Cracks in Falnail’s masculine persona appear when he forgets that he’s not supposed to gush about girly topics like patisseries and makeup bags with his female co-workers. Still, he’s able to keep his two lives separate until a new patron at Jewelry, an American named George Weaver, shows up at his office the next day as a foreign business associate. Being a typical American (the kind that speaks perfect Japanese), George is upfront about his interest in Fal-chan and won’t take “no” for an answer, inviting Falnail out on dates to an amusement park and a fancy restaurant. Meanwhile, George’s advances have sparked the competitive spirit of Danto Impasu, Falnail’s junior at work who’s been harboring a crush on his boss. Because this is a manga, Danto also ends up visiting Jewelry, and hijinks ensue.

None of this deviates far from the routine BL nonsense we all know and love, but what’s a bit out of the ordinary is that everyone in this manga is an animal. George is a bird, Danto is a wolf, and Falnail is some sort of dragon. The mama-san of Jewelry is a tiger, and Fal-chan’s fellow hostesses are a shark and a ram. During his day job, Falnail works with rabbits, roosters, foxes, tanuki, and all manner of other creatures.

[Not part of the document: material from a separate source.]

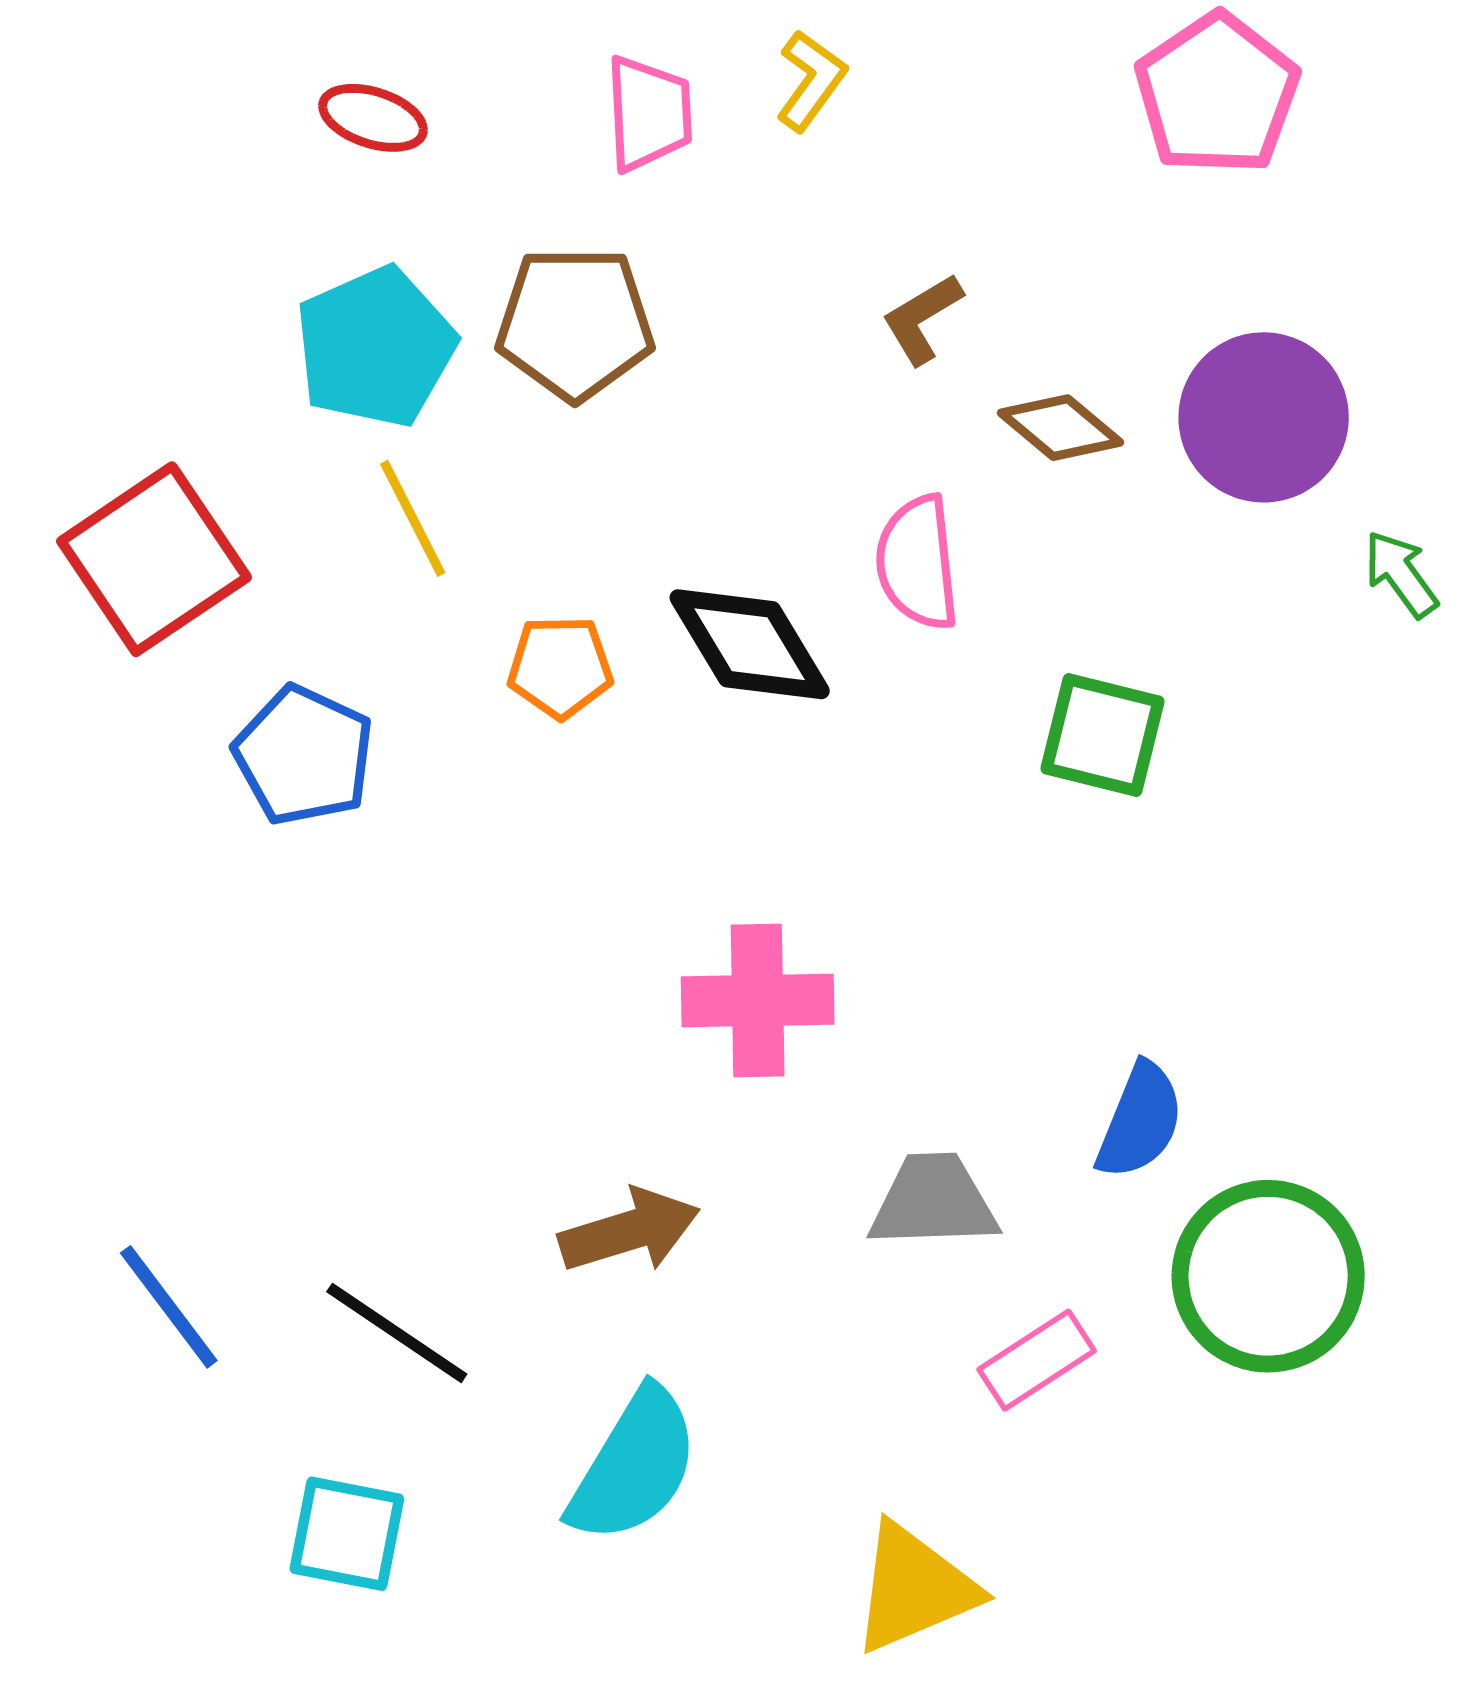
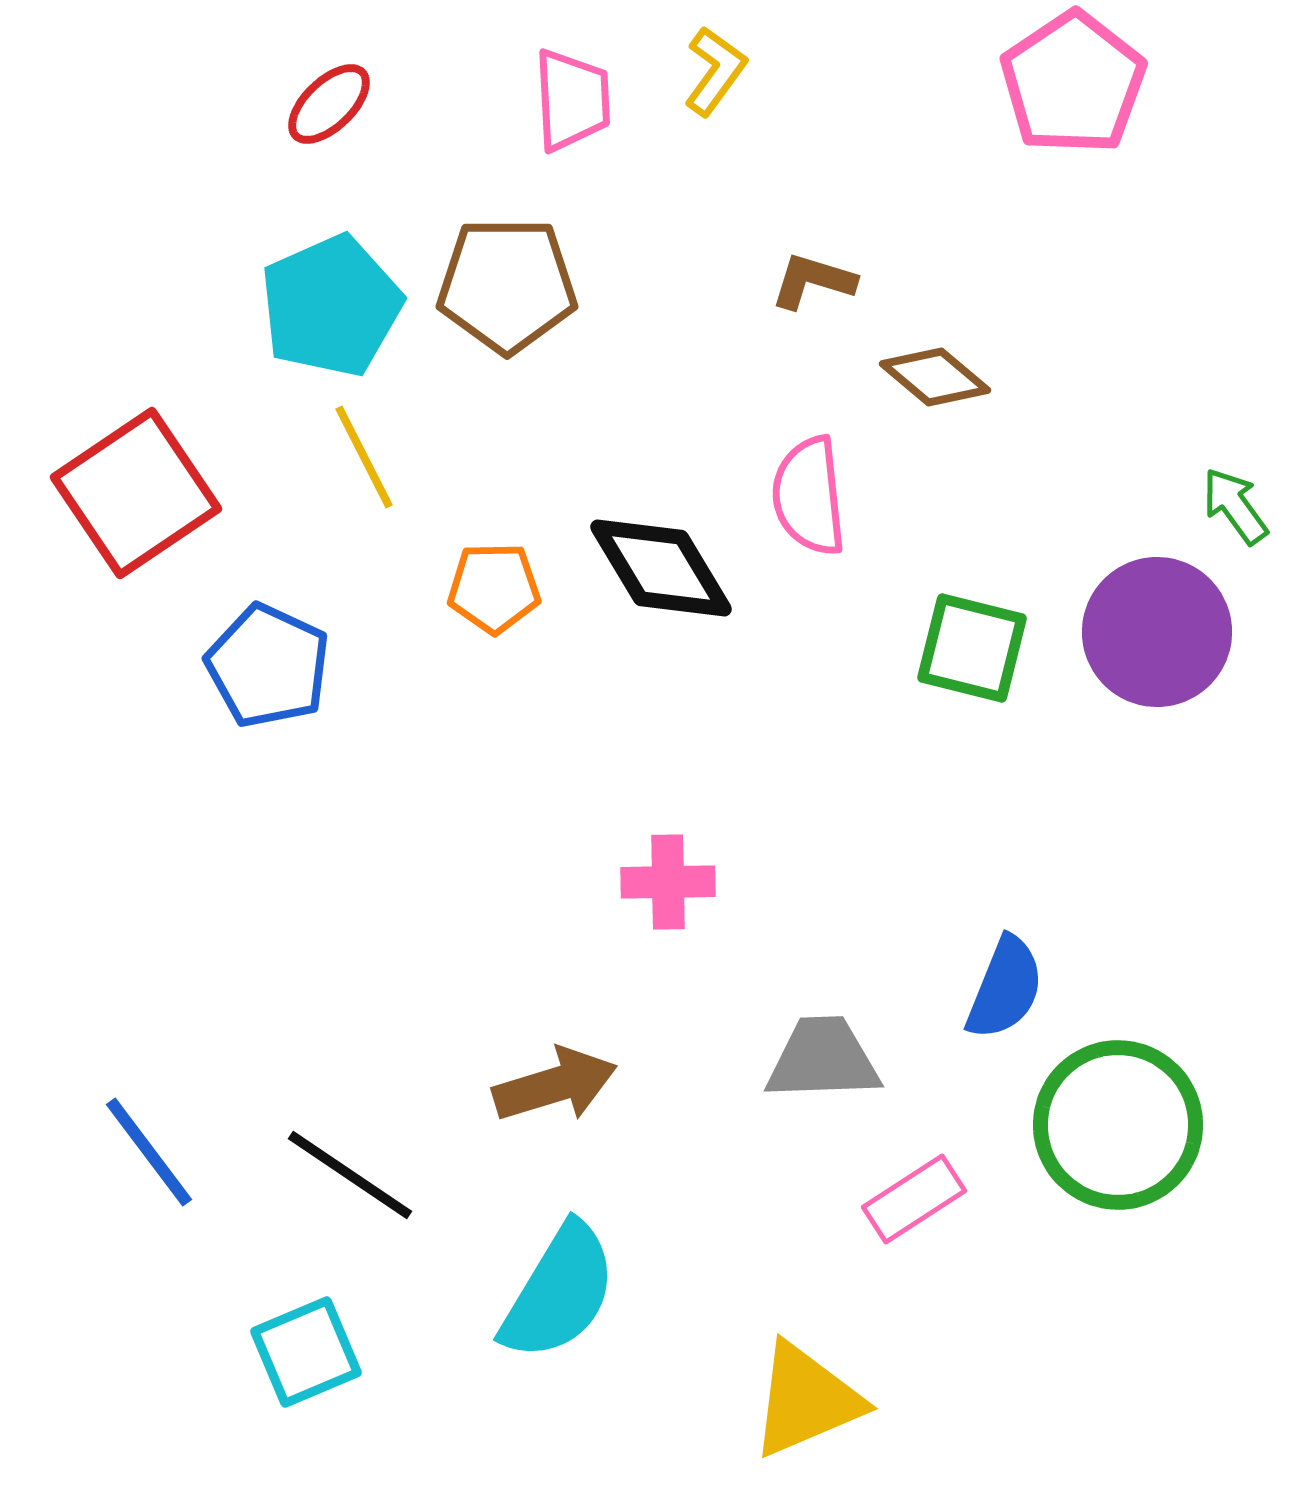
red ellipse: (373, 118) -> (329, 104), turned -62
brown L-shape: (922, 319) -> (813, 281), turned 48
purple circle: (1264, 417) -> (1157, 632), moved
pink cross: (758, 1001) -> (668, 882), size x0.7
cyan square: (347, 1534) -> (306, 1352), turned -34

The tagline for Buchō wa onee, which just finished serialization in the bi-monthly BL magazine Opera, is “Jūjin + Suits + ML.” Jūjin (獣人) is a subset of a genre of manga called kemono-kei (ケモノ系), which might be glossed as “anthro.” As opposed to jingai (人外), in which mostly human characters have isolated animal body parts like ears or tails, jūjin, or “beast people,” are animals that speak, dress, and walk upright like humans. “ML” is an abbreviation of “mens love,” a subgenre of BL in which the characters are middle-aged and built like brick houses.

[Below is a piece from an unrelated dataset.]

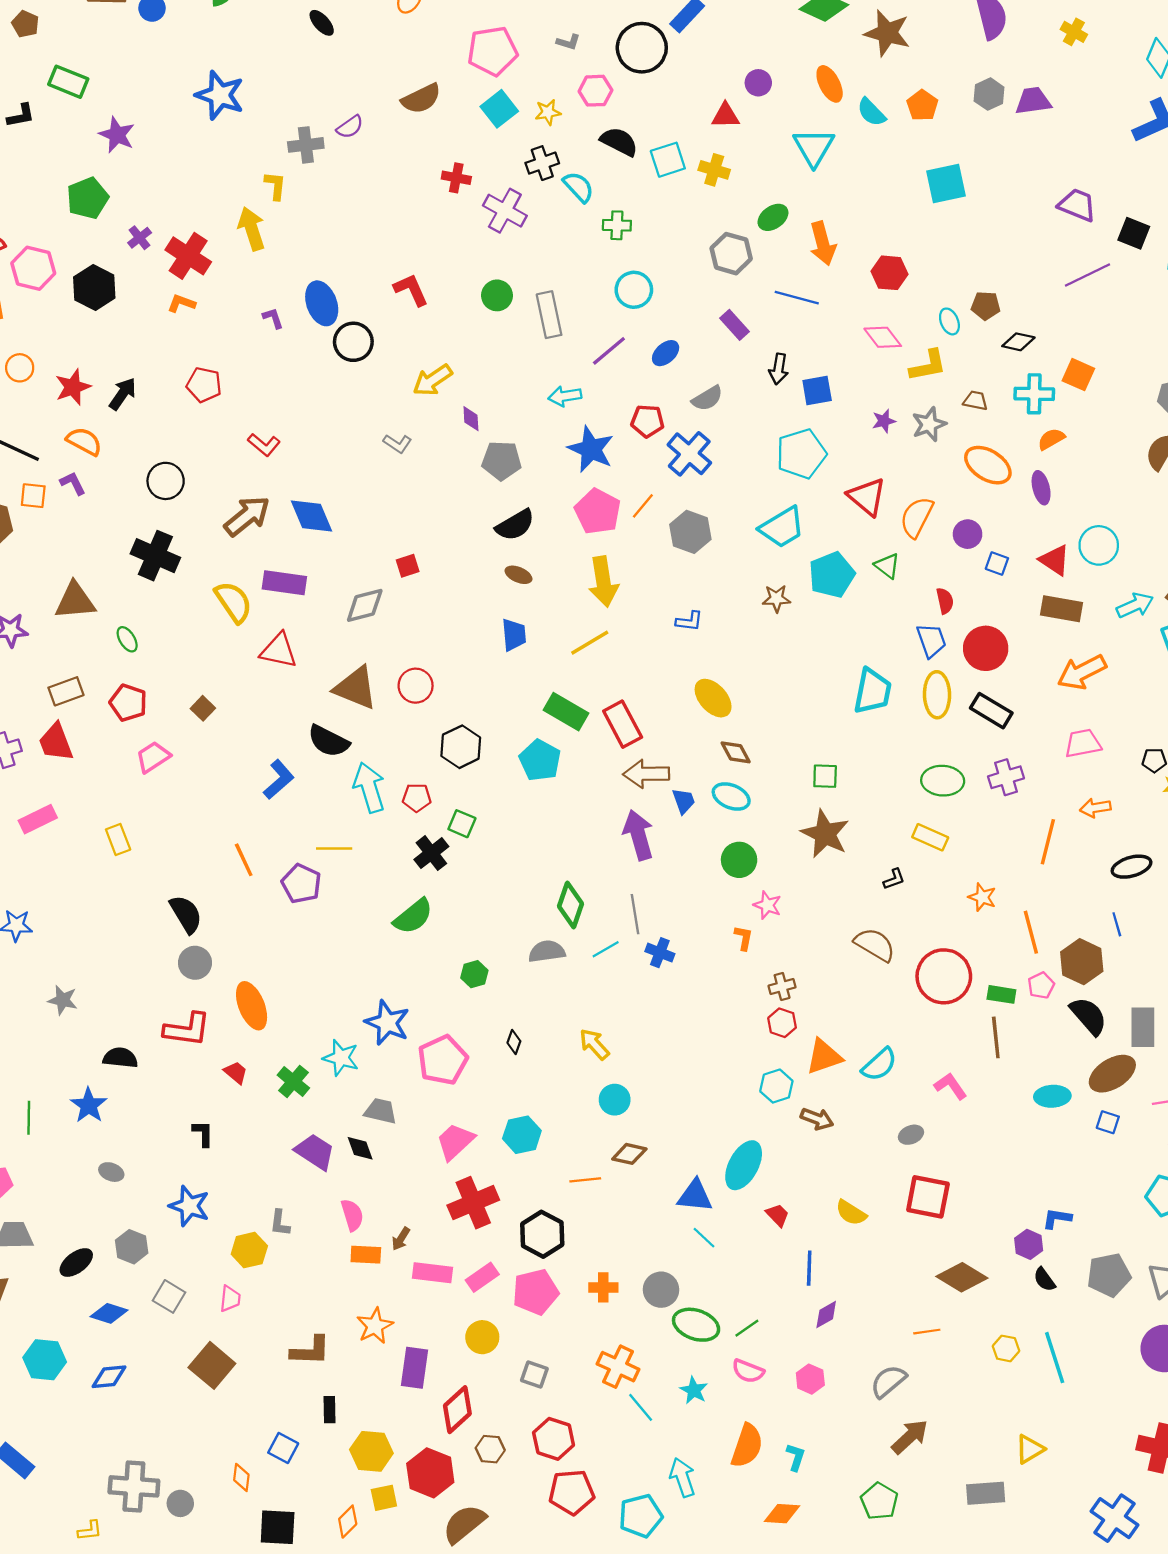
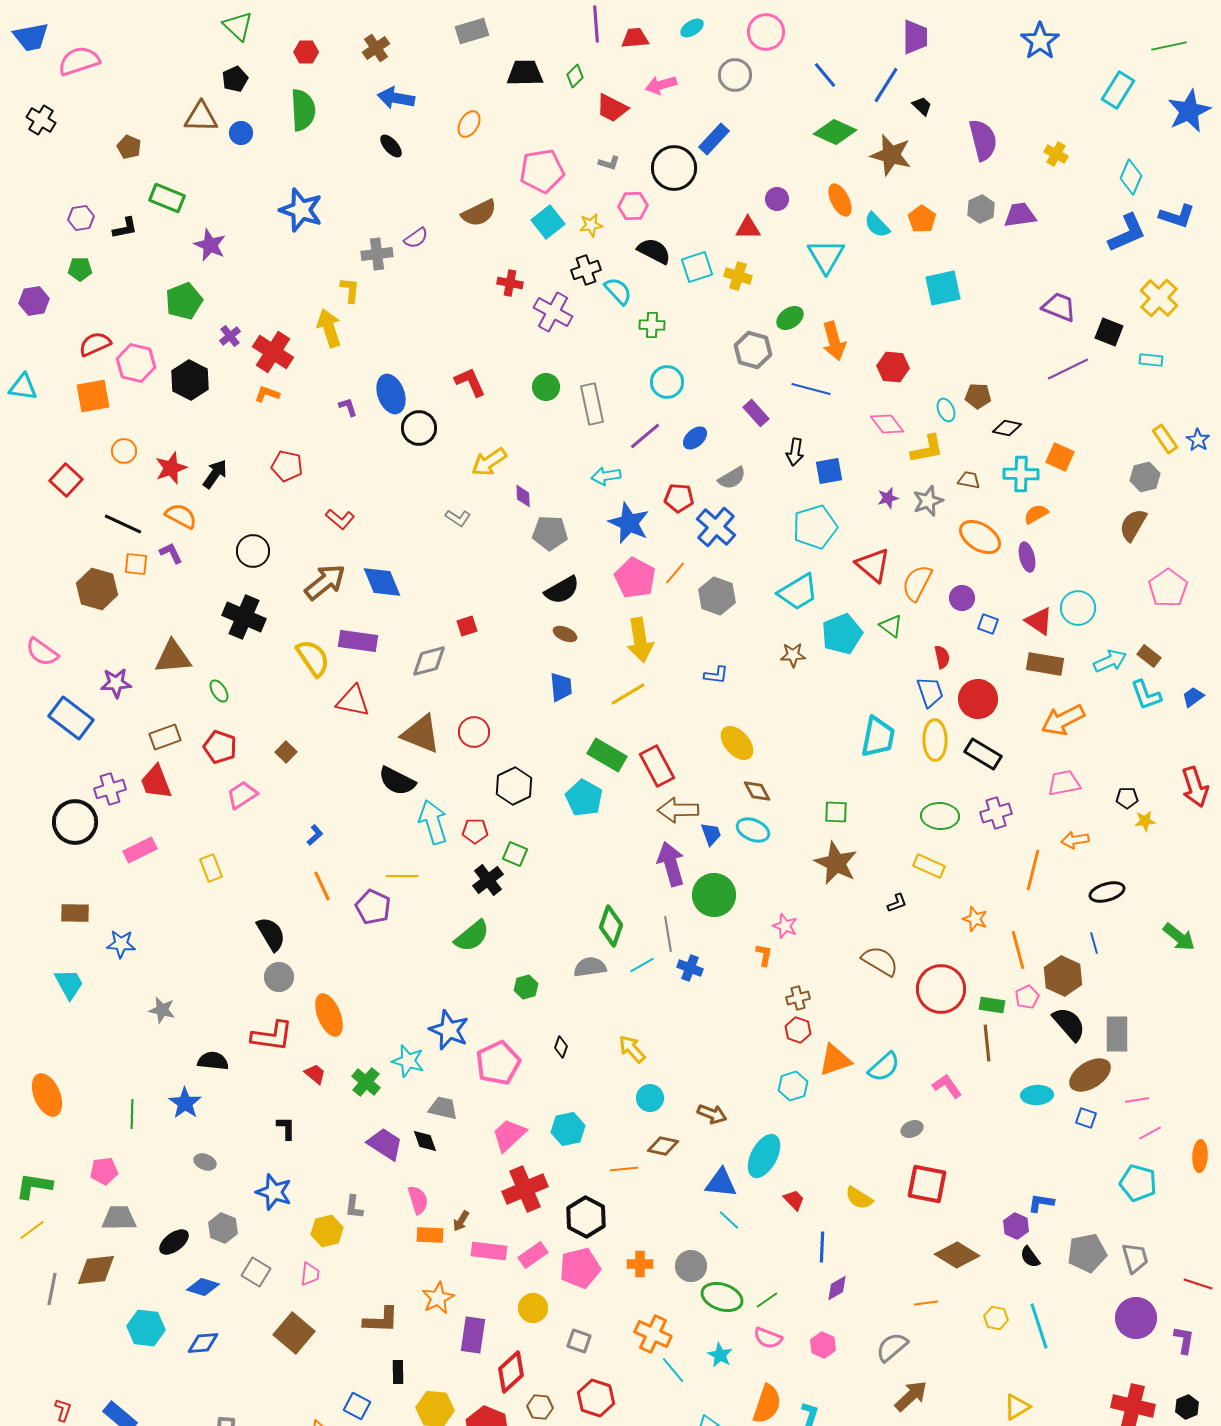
blue L-shape: (279, 780) -> (315, 835), moved, size x0.6
green circle: (739, 860) -> (714, 895), moved, size x1.4
brown arrow: (817, 1119) -> (712, 1114), moved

As in English-language anthro communities, there seems to be a strong interest male/male romance written and drawn by men and for men in Japanese kemono-kei, with bears being portrayed as literal bears (or wolves, or lions, or Satanic demons, or what have you). Buchō wa onee is extremely silly and lighthearted, but its overt bara stylizations hint at what I see as a movement away from the classic portrayal of androgynous bishōnen masculinity within the world of original dōjinshi comics for women.

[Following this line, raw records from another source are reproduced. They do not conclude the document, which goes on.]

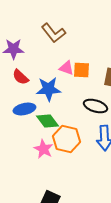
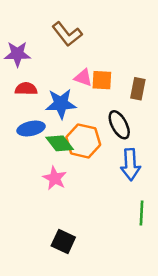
red semicircle: (20, 77) -> (26, 89), turned 138
black ellipse: (95, 106) -> (119, 125), turned 45
orange hexagon: (66, 139) -> (83, 141), moved

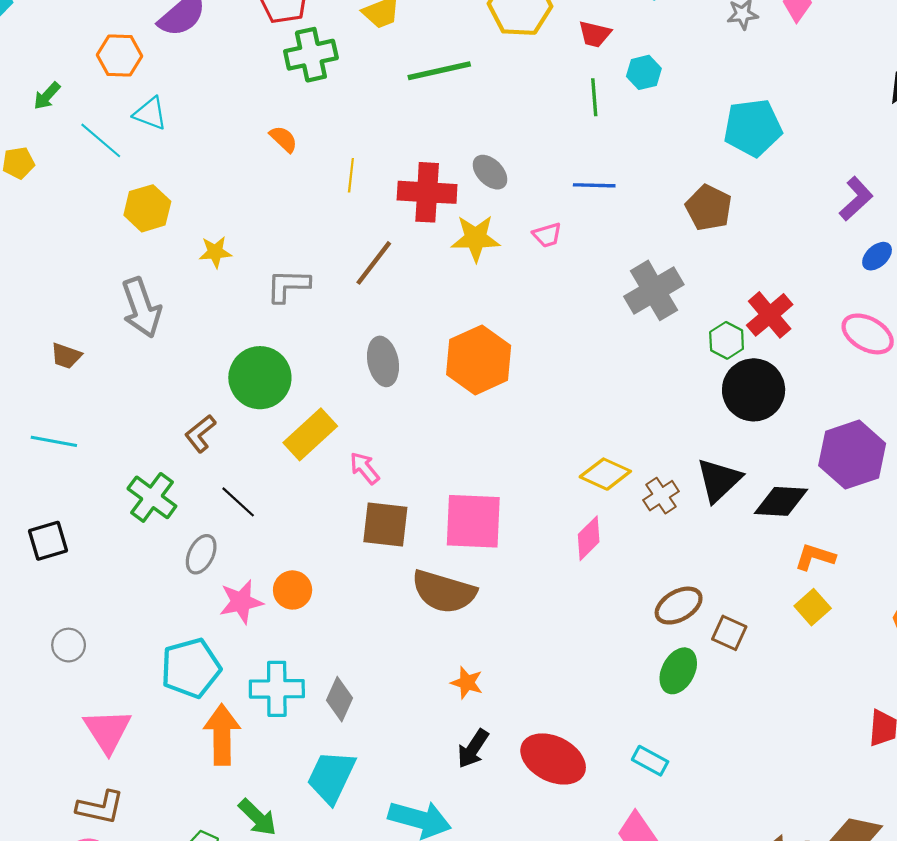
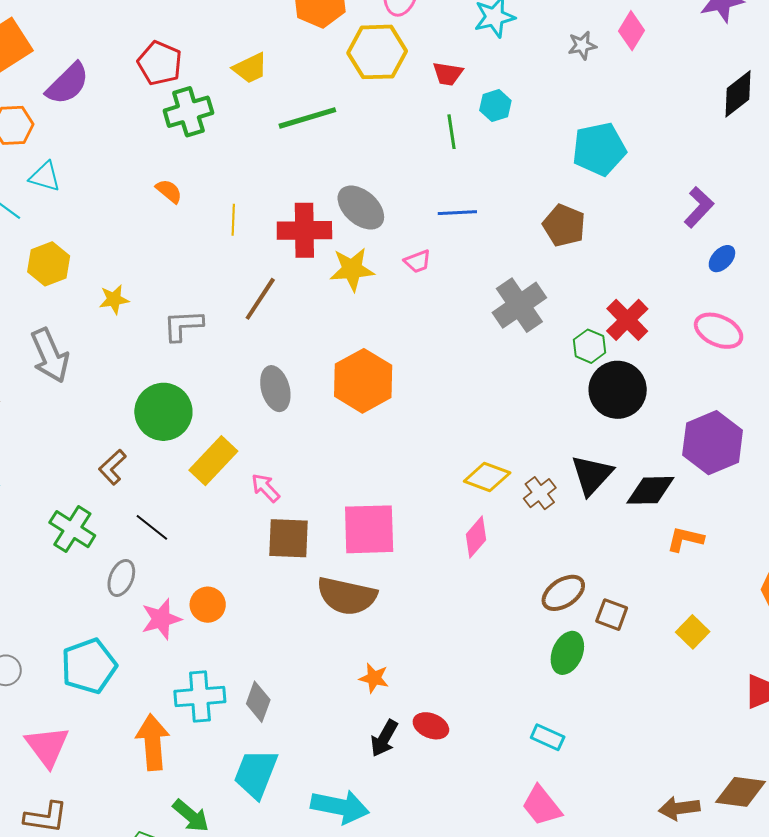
gray ellipse: (490, 172) -> (361, 208), size x1.4
yellow square: (813, 607) -> (693, 632), moved
cyan pentagon: (191, 668) -> (89, 666), moved
red ellipse: (553, 759) -> (431, 726), moved, size x0.6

I don’t want to read too much into the series of cute tableaus collected in Buchō wa onee, but the normalized strangeness of animals going about their daily lives in an environment otherwise exactly like our own lends an interesting perspective on Falnail’s dilemma, which is that he feels the need to keep his two personas entirely separate. He worries that his colleagues, who depend on him to be authoritative, won’t respect him if they find out about Fal-chan, but the fact that everyone is a different type of animal betrays the reality of the true diversity of the world, where it is not necessarily the case that one’s “species” affects one’s personality in any way. Over the course of the manga, it’s suggested that, even if Falnail isn’t completely comfortable with moving to America and living with George as an openly gay man, he can begin to bridge the gap between his two identities by slowly revealing himself to a sympathetic co-worker.

Mostly, however, Buchō wa onee is about ferocious anthro muscleheads being adorable. Sometimes it’s good to just leave all the real life gay drama behind in real life, you know?

If you’re interested in checking out more of the artist’s work, Nagabe is on Pixiv and Tumblr.

Since today is August 1, I also want to give a shout-out to the round-up of 2015 yaoi-themed web comics posted by Khursten Santos over at her blog Otaku Champloo. To all my fellow fujoshi and fudanshi, stay fabulous and never lose your sparkle-tinted glasses. Happy 801 Day!